* **What you should do**: Exact wording is required: transcribe all the entries and leave the images out.

_____

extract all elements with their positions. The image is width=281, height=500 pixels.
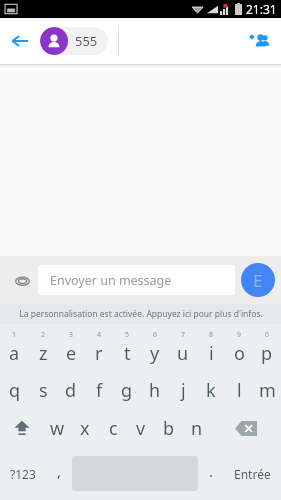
- staticText: 7: [181, 330, 186, 340]
- staticText: o: [234, 341, 245, 366]
- staticText: Envoyer un message: [50, 272, 172, 289]
- staticText: n: [191, 416, 203, 441]
- button[interactable]: 555: [40, 27, 108, 55]
- staticText: s: [39, 378, 48, 403]
- staticText: ,: [57, 461, 62, 481]
- staticText: 8: [209, 330, 214, 340]
- button[interactable]: Attach: [6, 264, 38, 296]
- staticText: e: [66, 341, 77, 366]
- button[interactable]: Shift: [0, 409, 43, 447]
- staticText: 0: [265, 330, 270, 340]
- button[interactable]: Entrée: [224, 447, 281, 500]
- staticText: 1: [12, 330, 17, 340]
- staticText: d: [65, 378, 77, 403]
- staticText: w: [50, 416, 65, 441]
- staticText: 9: [237, 330, 242, 340]
- button[interactable]: 1: [0, 327, 29, 371]
- staticText: 2: [41, 330, 46, 340]
- button[interactable]: 2: [29, 327, 57, 371]
- staticText: j: [181, 378, 186, 403]
- button[interactable]: .: [198, 447, 224, 500]
- staticText: 6: [153, 330, 158, 340]
- button[interactable]: d: [57, 371, 85, 409]
- staticText: 4: [97, 330, 102, 340]
- button[interactable]: n: [183, 409, 211, 447]
- staticText: i: [209, 341, 214, 366]
- button[interactable]: 8: [197, 327, 225, 371]
- button[interactable]: 5: [113, 327, 141, 371]
- button[interactable]: l: [225, 371, 253, 409]
- staticText: 5: [125, 330, 130, 340]
- button[interactable]: s: [29, 371, 57, 409]
- staticText: Entrée: [234, 466, 271, 482]
- staticText: 21:31: [246, 1, 277, 17]
- button[interactable]: g: [113, 371, 141, 409]
- button[interactable]: w: [43, 409, 71, 447]
- staticText: a: [9, 341, 20, 366]
- button[interactable]: f: [85, 371, 113, 409]
- staticText: u: [177, 341, 189, 366]
- button[interactable]: c: [99, 409, 127, 447]
- staticText: t: [124, 341, 131, 366]
- button[interactable]: h: [141, 371, 169, 409]
- button[interactable]: m: [253, 371, 281, 409]
- staticText: h: [149, 378, 161, 403]
- button[interactable]: Add people: [237, 19, 281, 63]
- button[interactable]: x: [71, 409, 99, 447]
- button[interactable]: k: [197, 371, 225, 409]
- staticText: g: [121, 378, 133, 403]
- button[interactable]: 7: [169, 327, 197, 371]
- staticText: ?123: [10, 466, 36, 482]
- button[interactable]: Back: [0, 21, 40, 61]
- staticText: z: [39, 341, 48, 366]
- button[interactable]: La personnalisation est activée. Appuyez…: [0, 304, 281, 324]
- staticText: m: [259, 378, 276, 403]
- staticText: c: [109, 416, 118, 441]
- staticText: La personnalisation est activée. Appuyez…: [19, 308, 263, 320]
- button[interactable]: 4: [85, 327, 113, 371]
- staticText: f: [96, 378, 103, 403]
- staticText: .: [209, 461, 214, 481]
- button[interactable]: j: [169, 371, 197, 409]
- button[interactable]: 3: [57, 327, 85, 371]
- staticText: 3: [69, 330, 74, 340]
- button[interactable]: Envoyer un message: [38, 265, 235, 295]
- staticText: x: [80, 416, 90, 441]
- staticText: 555: [75, 32, 98, 50]
- staticText: r: [95, 341, 103, 366]
- staticText: v: [136, 416, 146, 441]
- button[interactable]: 9: [225, 327, 253, 371]
- button[interactable]: ?123: [0, 447, 46, 500]
- staticText: E: [253, 269, 263, 292]
- button[interactable]: q: [0, 371, 29, 409]
- staticText: k: [206, 378, 216, 403]
- button[interactable]: b: [155, 409, 183, 447]
- staticText: l: [237, 378, 242, 403]
- staticText: p: [261, 341, 273, 366]
- button[interactable]: v: [127, 409, 155, 447]
- button[interactable]: Send: [241, 263, 275, 297]
- button[interactable]: Backspace: [211, 409, 281, 447]
- staticText: b: [163, 416, 175, 441]
- button[interactable]: 0: [253, 327, 281, 371]
- button[interactable]: 6: [141, 327, 169, 371]
- staticText: y: [150, 341, 160, 366]
- staticText: q: [9, 378, 21, 403]
- button[interactable]: ,: [46, 447, 72, 500]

_____

* **Answer to the exercise**:
extract all elements with their positions. The image is width=281, height=500 pixels.
- staticText: 7: [181, 330, 186, 340]
- staticText: o: [234, 341, 245, 366]
- staticText: Envoyer un message: [50, 272, 172, 289]
- staticText: n: [191, 416, 203, 441]
- button[interactable]: 555: [40, 27, 108, 55]
- staticText: s: [39, 378, 48, 403]
- staticText: ,: [57, 461, 62, 481]
- staticText: 8: [209, 330, 214, 340]
- button[interactable]: Attach: [6, 264, 38, 296]
- staticText: e: [66, 341, 77, 366]
- button[interactable]: Shift: [0, 409, 43, 447]
- staticText: 0: [265, 330, 270, 340]
- button[interactable]: Entrée: [224, 447, 281, 500]
- staticText: 1: [12, 330, 17, 340]
- staticText: d: [65, 378, 77, 403]
- staticText: w: [50, 416, 65, 441]
- staticText: 9: [237, 330, 242, 340]
- button[interactable]: 1: [0, 327, 29, 371]
- staticText: 2: [41, 330, 46, 340]
- button[interactable]: 2: [29, 327, 57, 371]
- staticText: j: [181, 378, 186, 403]
- button[interactable]: .: [198, 447, 224, 500]
- staticText: 6: [153, 330, 158, 340]
- button[interactable]: d: [57, 371, 85, 409]
- staticText: 4: [97, 330, 102, 340]
- button[interactable]: n: [183, 409, 211, 447]
- staticText: i: [209, 341, 214, 366]
- button[interactable]: 8: [197, 327, 225, 371]
- button[interactable]: 5: [113, 327, 141, 371]
- button[interactable]: l: [225, 371, 253, 409]
- staticText: 5: [125, 330, 130, 340]
- button[interactable]: s: [29, 371, 57, 409]
- staticText: Entrée: [234, 466, 271, 482]
- staticText: 21:31: [246, 1, 277, 17]
- button[interactable]: g: [113, 371, 141, 409]
- button[interactable]: w: [43, 409, 71, 447]
- staticText: a: [9, 341, 20, 366]
- button[interactable]: f: [85, 371, 113, 409]
- staticText: u: [177, 341, 189, 366]
- button[interactable]: c: [99, 409, 127, 447]
- staticText: t: [124, 341, 131, 366]
- button[interactable]: h: [141, 371, 169, 409]
- button[interactable]: m: [253, 371, 281, 409]
- staticText: h: [149, 378, 161, 403]
- button[interactable]: Add people: [237, 19, 281, 63]
- button[interactable]: x: [71, 409, 99, 447]
- button[interactable]: k: [197, 371, 225, 409]
- staticText: g: [121, 378, 133, 403]
- button[interactable]: 7: [169, 327, 197, 371]
- staticText: ?123: [10, 466, 36, 482]
- button[interactable]: Back: [0, 21, 40, 61]
- staticText: z: [39, 341, 48, 366]
- button[interactable]: La personnalisation est activée. Appuyez…: [0, 304, 281, 324]
- staticText: m: [259, 378, 276, 403]
- staticText: c: [109, 416, 118, 441]
- staticText: La personnalisation est activée. Appuyez…: [19, 308, 263, 320]
- button[interactable]: 4: [85, 327, 113, 371]
- staticText: f: [96, 378, 103, 403]
- staticText: .: [209, 461, 214, 481]
- button[interactable]: j: [169, 371, 197, 409]
- button[interactable]: 3: [57, 327, 85, 371]
- staticText: 3: [69, 330, 74, 340]
- button[interactable]: Envoyer un message: [38, 265, 235, 295]
- staticText: x: [80, 416, 90, 441]
- staticText: 555: [75, 32, 98, 50]
- staticText: r: [95, 341, 103, 366]
- staticText: v: [136, 416, 146, 441]
- button[interactable]: 9: [225, 327, 253, 371]
- button[interactable]: ?123: [0, 447, 46, 500]
- staticText: E: [253, 269, 263, 292]
- button[interactable]: q: [0, 371, 29, 409]
- staticText: k: [206, 378, 216, 403]
- button[interactable]: b: [155, 409, 183, 447]
- staticText: l: [237, 378, 242, 403]
- staticText: p: [261, 341, 273, 366]
- button[interactable]: v: [127, 409, 155, 447]
- button[interactable]: Send: [241, 263, 275, 297]
- button[interactable]: Backspace: [211, 409, 281, 447]
- staticText: b: [163, 416, 175, 441]
- button[interactable]: 0: [253, 327, 281, 371]
- button[interactable]: 6: [141, 327, 169, 371]
- staticText: y: [150, 341, 160, 366]
- staticText: q: [9, 378, 21, 403]
- button[interactable]: ,: [46, 447, 72, 500]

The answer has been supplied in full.